As an aside, Kepner notes in his article that Rose, pinch hitting, struck out in his final appearance as a player; it seems uncharacteristic that a pugnacious competitor like Pete Rose would allow his last major league at bat to be a strikeout, especially when there were still 45 games to be played in the 1986 season.

Sunday, August 25, 2013

(Losing Amidst) Hot Streaks

After losing Sunday night, the Dodgers are 46-12 (.793) since June 21. No matter how great the team, or how hot a team is for any given period of time, it is very very difficult to go for very long without suffering back-to-back losses.  This Baseball Historical Insight looks at the extent to which the teams with some of the most dramatic drives to overcome big pennant-race deficits were able to avoid consecutive losses. 

(Losing Amidst) Hot Streaks

My previous post noted that four major league teams that went at least two months without back-to-back losses were all historically great teams at the beginning or in the middle of dynastic runs.  This begs the question about teams that had historically notable stretch drives to come from far behind to win the pennant or division title: what was the longest stretch any of them went without back-to-back losses?
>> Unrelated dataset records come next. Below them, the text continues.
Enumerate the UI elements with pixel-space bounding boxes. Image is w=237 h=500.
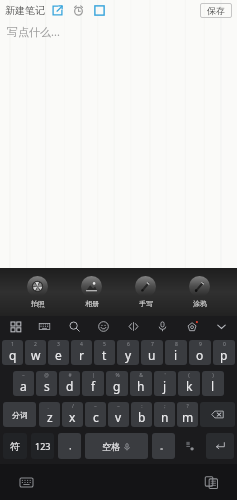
staticText: 3	[57, 341, 60, 348]
staticText: p	[220, 347, 228, 363]
staticText: 新建笔记	[5, 4, 45, 17]
button[interactable]: ~	[85, 402, 106, 427]
staticText: g	[113, 378, 121, 394]
button[interactable]: /	[62, 402, 83, 427]
button[interactable]: :	[131, 402, 152, 427]
button[interactable]: Search	[66, 318, 83, 335]
button[interactable]: Recent apps	[202, 473, 220, 491]
staticText: i	[174, 347, 178, 363]
button[interactable]: Keyboard layout	[36, 318, 53, 335]
button[interactable]: 相册	[75, 274, 108, 310]
button[interactable]: 涂鸦	[183, 274, 216, 310]
button[interactable]: ;	[154, 402, 175, 427]
staticText: 相册	[85, 299, 99, 308]
button[interactable]: 9	[189, 340, 211, 365]
button[interactable]: '	[154, 371, 176, 396]
button[interactable]: 3	[48, 340, 69, 365]
staticText: m	[182, 409, 194, 425]
staticText: 0	[223, 341, 226, 348]
button[interactable]: 5	[94, 340, 115, 365]
staticText: /	[72, 403, 74, 410]
staticText: t	[102, 347, 107, 363]
button[interactable]: ，	[58, 433, 81, 459]
button[interactable]: ~	[108, 402, 129, 427]
button[interactable]: 6	[117, 340, 139, 365]
button[interactable]: )	[202, 371, 224, 396]
button[interactable]: 手写	[129, 274, 162, 310]
staticText: x	[69, 409, 76, 425]
staticText: o	[196, 347, 204, 363]
staticText: ~	[94, 403, 97, 410]
button[interactable]: Settings	[184, 318, 201, 335]
button[interactable]: Reminder	[72, 4, 85, 17]
button[interactable]: |	[82, 371, 104, 396]
button[interactable]: 7	[141, 340, 163, 365]
button[interactable]: Clipboard	[125, 318, 142, 335]
staticText: h	[137, 378, 145, 394]
staticText: 涂鸦	[193, 299, 207, 308]
button[interactable]: Switch language	[179, 433, 202, 459]
staticText: (	[188, 372, 190, 379]
button[interactable]: Export	[51, 4, 64, 17]
button[interactable]: ?	[177, 402, 198, 427]
staticText: 保存	[207, 5, 225, 16]
button[interactable]: 1	[2, 340, 23, 365]
staticText: d	[66, 378, 74, 394]
staticText: %	[115, 372, 120, 379]
button[interactable]: 、	[39, 402, 60, 427]
button[interactable]: 8	[165, 340, 187, 365]
button[interactable]: Checklist	[93, 4, 106, 17]
button[interactable]: ~	[13, 371, 34, 396]
staticText: 7	[151, 341, 154, 348]
button[interactable]: &	[130, 371, 152, 396]
button[interactable]: %	[106, 371, 128, 396]
button[interactable]: 0	[213, 340, 235, 365]
staticText: b	[138, 409, 146, 425]
staticText: f	[91, 378, 96, 394]
button[interactable]: Emoji	[95, 318, 112, 335]
button[interactable]: 符	[3, 433, 27, 459]
staticText: 8	[175, 341, 178, 348]
button[interactable]: 拍照	[21, 274, 54, 310]
button[interactable]: Backspace	[200, 402, 235, 427]
staticText: s	[44, 378, 50, 394]
staticText: j	[163, 378, 167, 394]
staticText: ~	[22, 372, 25, 379]
button[interactable]: Voice input	[154, 318, 171, 335]
staticText: z	[47, 409, 53, 425]
staticText: k	[186, 378, 193, 394]
staticText: 写点什么...	[7, 24, 60, 39]
staticText: 。	[160, 441, 168, 451]
button[interactable]: Keyboard	[17, 473, 35, 491]
button[interactable]: @	[36, 371, 57, 396]
button[interactable]: 空格	[85, 433, 148, 459]
staticText: 分词	[12, 410, 28, 420]
button[interactable]: 2	[25, 340, 46, 365]
staticText: |	[92, 372, 95, 379]
staticText: 2	[34, 341, 37, 348]
staticText: 符	[10, 440, 20, 453]
staticText: ，	[66, 441, 74, 451]
staticText: 123	[35, 440, 51, 452]
staticText: l	[211, 378, 215, 394]
staticText: 手写	[139, 299, 153, 308]
button[interactable]: Hide keyboard	[213, 318, 230, 335]
button[interactable]: Enter	[206, 433, 234, 459]
button[interactable]: 123	[31, 433, 54, 459]
button[interactable]: 分词	[3, 402, 36, 427]
button[interactable]: (	[178, 371, 200, 396]
button[interactable]: #	[59, 371, 80, 396]
staticText: 9	[199, 341, 202, 348]
staticText: a	[20, 378, 27, 394]
button[interactable]: 4	[71, 340, 92, 365]
staticText: ~	[117, 403, 120, 410]
staticText: :	[141, 403, 143, 410]
staticText: 拍照	[31, 299, 45, 308]
staticText: #	[68, 372, 72, 379]
button[interactable]: 保存	[200, 3, 232, 18]
button[interactable]: Apps	[7, 318, 24, 335]
staticText: c	[93, 409, 99, 425]
staticText: ?	[186, 403, 189, 410]
staticText: r	[79, 347, 84, 363]
button[interactable]: 。	[152, 433, 175, 459]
In their dramatic drive to overtake the defending NL champion Brooklyn Dodgers, the 1942 St. Louis Cardinals came closest to not losing twice in a row for two months when time ran out on them.  After losing back-to-back games on August 1 and 2 to fall nine back of Brooklyn, the Cardinals finished the season with a 45-10 (.818) run, no two losses consecutive, to beat out the Dodgers, 106 wins to 104.  Their streak included winning five of six games they played against Brooklyn in the final two months of the season, and a 21-4 record for the month of September.  The season ended, however, on September 27, meaning the Cardinals' streak ran exactly eight weeks--just four days officially shy of two months from August 2.  Of course, throw in their winning four of five against the Yankees in the World Series, which ended October 5, and the 1942 Cardinals did indeed go more than two months without consecutive losses.

In MLB's last true pennant race (because there was no wild card to fall back on), the 1993 Atlanta Braves went 39-11 (.780) in their last 50 games to erase San Francisco's 9-1/2 game lead on August 8 and win the NL West on the last day of the season, 104 wins to 103.  The Braves lost back-to-back games only once in that stretch--on August 19 and 20--after they had given fair warning to the Giants that they intended to make a race of it by winning nine straight to kickstart their drive.  In the remaining six weeks-plus two days of the regular season after August 20, the Braves did not lose consecutive games again . . . until losing Games 4, 5 and 6 to the Philadelphia Phillies in the NLCS, denying them a third consecutive appearance in the Fall Classic.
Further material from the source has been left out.